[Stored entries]
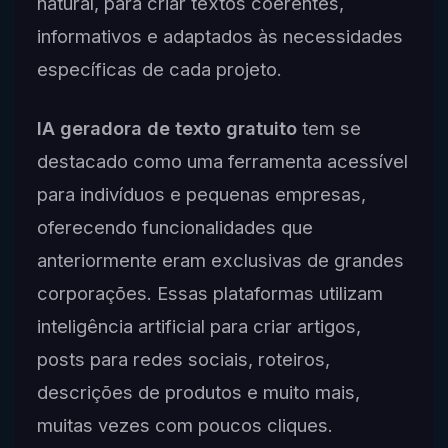
natural, para criar textos coerentes,
informativos e adaptados às necessidades
específicas de cada projeto.
IA geradora de texto gratuito
tem se
destacado como uma ferramenta acessível
para indivíduos e pequenas empresas,
oferecendo funcionalidades que
anteriormente eram exclusivas de grandes
corporações. Essas plataformas utilizam
inteligência artificial para criar artigos,
posts para redes sociais, roteiros,
descrições de produtos e muito mais,
muitas vezes com poucos cliques.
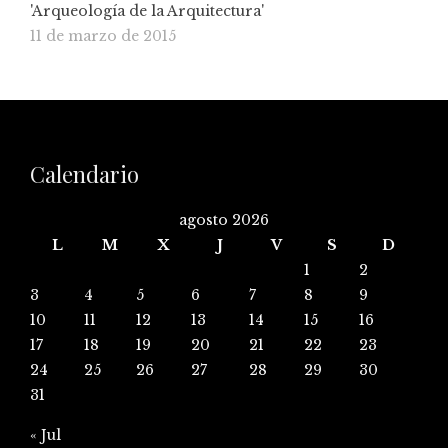
'Arqueología de la Arquitectura'
11 de marzo de 2015
Calendario
agosto 2026
L
M
X
J
V
S
D
1
2
3
4
5
6
7
8
9
10
11
12
13
14
15
16
17
18
19
20
21
22
23
24
25
26
27
28
29
30
31
« Jul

Task to complete:
Your answer should be every entry repeated exactly, minus the pictures.

Output of the task:
natural, para criar textos coerentes,
informativos e adaptados às necessidades
específicas de cada projeto.
IA geradora de texto gratuito
tem se
destacado como uma ferramenta acessível
para indivíduos e pequenas empresas,
oferecendo funcionalidades que
anteriormente eram exclusivas de grandes
corporações. Essas plataformas utilizam
inteligência artificial para criar artigos,
posts para redes sociais, roteiros,
descrições de produtos e muito mais,
muitas vezes com poucos cliques.
'Arqueología de la Arquitectura'
11 de marzo de 2015
Calendario
agosto 2026
L
M
X
J
V
S
D
1
2
3
4
5
6
7
8
9
10
11
12
13
14
15
16
17
18
19
20
21
22
23
24
25
26
27
28
29
30
31
« Jul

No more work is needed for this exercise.